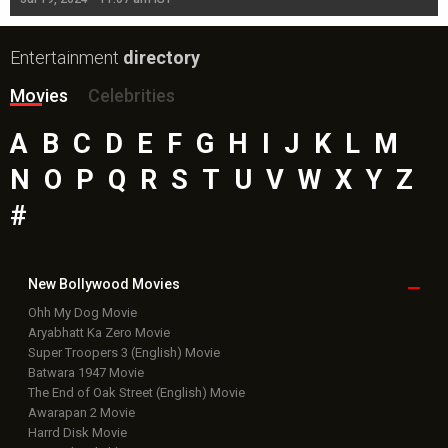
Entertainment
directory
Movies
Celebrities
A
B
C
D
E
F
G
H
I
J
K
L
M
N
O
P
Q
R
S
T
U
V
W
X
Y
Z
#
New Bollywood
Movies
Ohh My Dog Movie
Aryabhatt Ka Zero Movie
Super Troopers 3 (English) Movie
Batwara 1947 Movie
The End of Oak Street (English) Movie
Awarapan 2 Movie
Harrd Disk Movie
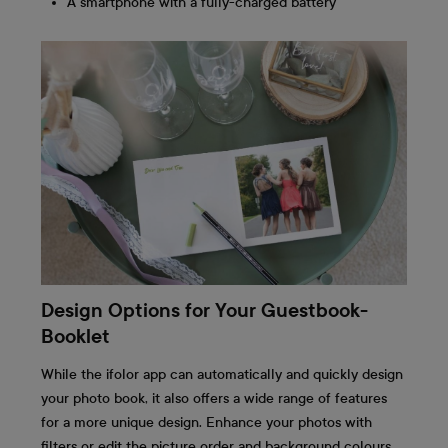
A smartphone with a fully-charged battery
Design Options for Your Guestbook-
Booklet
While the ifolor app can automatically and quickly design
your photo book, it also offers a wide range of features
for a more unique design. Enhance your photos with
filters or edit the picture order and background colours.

_Work instruction:_ Spot every line in the entries that includes the word "with", and copy each one out.

_Solution below:_
A smartphone with a fully-charged battery
for a more unique design. Enhance your photos with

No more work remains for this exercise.